Could you reproduce the lines below from the one with "Všechno o nákupu" through the one with "みんなで幸せになりましょう！」"? Keep both ends and add nothing.
** Excerpted data follows **
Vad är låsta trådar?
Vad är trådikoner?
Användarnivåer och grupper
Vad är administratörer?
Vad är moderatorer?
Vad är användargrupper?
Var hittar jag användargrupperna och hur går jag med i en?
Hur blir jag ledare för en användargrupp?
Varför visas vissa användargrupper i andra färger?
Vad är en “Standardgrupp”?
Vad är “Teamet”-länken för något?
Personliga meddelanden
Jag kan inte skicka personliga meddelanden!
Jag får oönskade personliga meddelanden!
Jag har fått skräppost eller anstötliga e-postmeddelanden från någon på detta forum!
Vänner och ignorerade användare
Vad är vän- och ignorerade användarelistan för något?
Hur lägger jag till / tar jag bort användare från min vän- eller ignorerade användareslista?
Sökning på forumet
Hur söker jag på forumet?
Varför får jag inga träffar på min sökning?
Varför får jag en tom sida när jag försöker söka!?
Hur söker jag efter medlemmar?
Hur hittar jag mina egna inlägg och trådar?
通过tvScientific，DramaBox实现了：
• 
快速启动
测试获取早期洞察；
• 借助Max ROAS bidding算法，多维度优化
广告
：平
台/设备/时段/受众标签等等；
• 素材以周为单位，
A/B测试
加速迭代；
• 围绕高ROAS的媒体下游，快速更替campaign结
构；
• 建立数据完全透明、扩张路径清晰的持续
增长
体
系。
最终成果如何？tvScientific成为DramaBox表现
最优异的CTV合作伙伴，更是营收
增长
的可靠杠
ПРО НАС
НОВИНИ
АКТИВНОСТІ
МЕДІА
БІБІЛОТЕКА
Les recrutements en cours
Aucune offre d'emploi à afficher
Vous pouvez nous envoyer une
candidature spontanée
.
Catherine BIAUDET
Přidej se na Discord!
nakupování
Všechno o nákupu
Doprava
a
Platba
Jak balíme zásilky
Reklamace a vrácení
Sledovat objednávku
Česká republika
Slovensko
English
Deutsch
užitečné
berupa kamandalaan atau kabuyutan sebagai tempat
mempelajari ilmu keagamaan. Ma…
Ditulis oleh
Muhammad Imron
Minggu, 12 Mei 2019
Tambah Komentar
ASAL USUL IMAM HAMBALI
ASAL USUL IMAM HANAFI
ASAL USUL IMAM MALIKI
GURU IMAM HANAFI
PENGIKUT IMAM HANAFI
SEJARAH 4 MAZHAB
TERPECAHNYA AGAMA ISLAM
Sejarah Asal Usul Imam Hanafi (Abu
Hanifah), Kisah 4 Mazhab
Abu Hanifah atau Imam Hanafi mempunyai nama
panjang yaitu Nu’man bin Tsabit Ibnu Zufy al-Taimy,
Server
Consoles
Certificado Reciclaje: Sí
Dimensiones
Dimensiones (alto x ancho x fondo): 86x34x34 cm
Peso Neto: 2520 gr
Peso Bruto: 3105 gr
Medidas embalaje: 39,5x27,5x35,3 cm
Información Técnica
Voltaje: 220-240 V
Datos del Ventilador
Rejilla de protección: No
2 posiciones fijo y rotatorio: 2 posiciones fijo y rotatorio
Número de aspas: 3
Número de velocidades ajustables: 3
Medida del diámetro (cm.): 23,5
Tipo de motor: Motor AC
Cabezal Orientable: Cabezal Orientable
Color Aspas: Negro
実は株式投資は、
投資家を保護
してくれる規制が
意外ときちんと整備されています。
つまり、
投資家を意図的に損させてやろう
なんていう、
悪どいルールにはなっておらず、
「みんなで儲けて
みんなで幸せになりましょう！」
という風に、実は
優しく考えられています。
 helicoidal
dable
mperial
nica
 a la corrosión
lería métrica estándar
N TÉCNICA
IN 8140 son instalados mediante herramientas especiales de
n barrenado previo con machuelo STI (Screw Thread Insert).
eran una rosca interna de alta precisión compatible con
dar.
** End of Excerpted data **
** Excerpted data follows **
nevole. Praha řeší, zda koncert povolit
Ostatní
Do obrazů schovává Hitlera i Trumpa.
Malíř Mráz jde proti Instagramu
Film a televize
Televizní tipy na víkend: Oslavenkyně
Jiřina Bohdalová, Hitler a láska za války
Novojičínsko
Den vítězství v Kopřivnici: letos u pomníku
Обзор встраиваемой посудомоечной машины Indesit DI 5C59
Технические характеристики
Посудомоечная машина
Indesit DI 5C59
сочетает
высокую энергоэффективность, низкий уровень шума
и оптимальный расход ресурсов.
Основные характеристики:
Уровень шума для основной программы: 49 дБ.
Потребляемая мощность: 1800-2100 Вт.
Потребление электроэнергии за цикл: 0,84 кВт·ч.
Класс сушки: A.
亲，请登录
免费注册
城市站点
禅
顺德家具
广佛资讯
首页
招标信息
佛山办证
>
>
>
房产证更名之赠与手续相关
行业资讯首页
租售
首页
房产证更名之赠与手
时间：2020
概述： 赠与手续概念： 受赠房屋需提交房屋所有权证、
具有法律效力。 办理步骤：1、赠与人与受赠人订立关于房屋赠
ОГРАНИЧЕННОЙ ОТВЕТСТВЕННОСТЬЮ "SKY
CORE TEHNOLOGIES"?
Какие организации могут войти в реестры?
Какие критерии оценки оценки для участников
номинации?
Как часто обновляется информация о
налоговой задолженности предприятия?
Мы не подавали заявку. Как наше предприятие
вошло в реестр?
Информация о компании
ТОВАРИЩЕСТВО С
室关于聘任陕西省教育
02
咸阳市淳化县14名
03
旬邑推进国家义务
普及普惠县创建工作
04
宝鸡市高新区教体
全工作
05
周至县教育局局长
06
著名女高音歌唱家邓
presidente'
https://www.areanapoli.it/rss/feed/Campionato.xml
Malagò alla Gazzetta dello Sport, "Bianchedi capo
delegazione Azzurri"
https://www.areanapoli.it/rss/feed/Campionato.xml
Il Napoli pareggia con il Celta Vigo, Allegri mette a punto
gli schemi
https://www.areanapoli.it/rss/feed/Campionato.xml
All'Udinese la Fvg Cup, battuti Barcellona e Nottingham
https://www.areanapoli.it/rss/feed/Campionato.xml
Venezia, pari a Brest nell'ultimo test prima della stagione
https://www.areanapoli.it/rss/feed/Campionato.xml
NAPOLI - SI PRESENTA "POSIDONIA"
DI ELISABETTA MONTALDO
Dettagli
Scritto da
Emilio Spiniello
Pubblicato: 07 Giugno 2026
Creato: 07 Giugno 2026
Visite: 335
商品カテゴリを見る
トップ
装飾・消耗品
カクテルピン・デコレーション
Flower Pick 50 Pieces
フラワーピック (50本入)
** End of Excerpted data **
Solution for this problem:
Všechno o nákupu
Doprava
a
Platba
Jak balíme zásilky
Reklamace a vrácení
Sledovat objednávku
Česká republika
Slovensko
English
Deutsch
užitečné
berupa kamandalaan atau kabuyutan sebagai tempat
mempelajari ilmu keagamaan. Ma…
Ditulis oleh
Muhammad Imron
Minggu, 12 Mei 2019
Tambah Komentar
ASAL USUL IMAM HAMBALI
ASAL USUL IMAM HANAFI
ASAL USUL IMAM MALIKI
GURU IMAM HANAFI
PENGIKUT IMAM HANAFI
SEJARAH 4 MAZHAB
TERPECAHNYA AGAMA ISLAM
Sejarah Asal Usul Imam Hanafi (Abu
Hanifah), Kisah 4 Mazhab
Abu Hanifah atau Imam Hanafi mempunyai nama
panjang yaitu Nu’man bin Tsabit Ibnu Zufy al-Taimy,
Server
Consoles
Certificado Reciclaje: Sí
Dimensiones
Dimensiones (alto x ancho x fondo): 86x34x34 cm
Peso Neto: 2520 gr
Peso Bruto: 3105 gr
Medidas embalaje: 39,5x27,5x35,3 cm
Información Técnica
Voltaje: 220-240 V
Datos del Ventilador
Rejilla de protección: No
2 posiciones fijo y rotatorio: 2 posiciones fijo y rotatorio
Número de aspas: 3
Número de velocidades ajustables: 3
Medida del diámetro (cm.): 23,5
Tipo de motor: Motor AC
Cabezal Orientable: Cabezal Orientable
Color Aspas: Negro
実は株式投資は、
投資家を保護
してくれる規制が
意外ときちんと整備されています。
つまり、
投資家を意図的に損させてやろう
なんていう、
悪どいルールにはなっておらず、
「みんなで儲けて
みんなで幸せになりましょう！」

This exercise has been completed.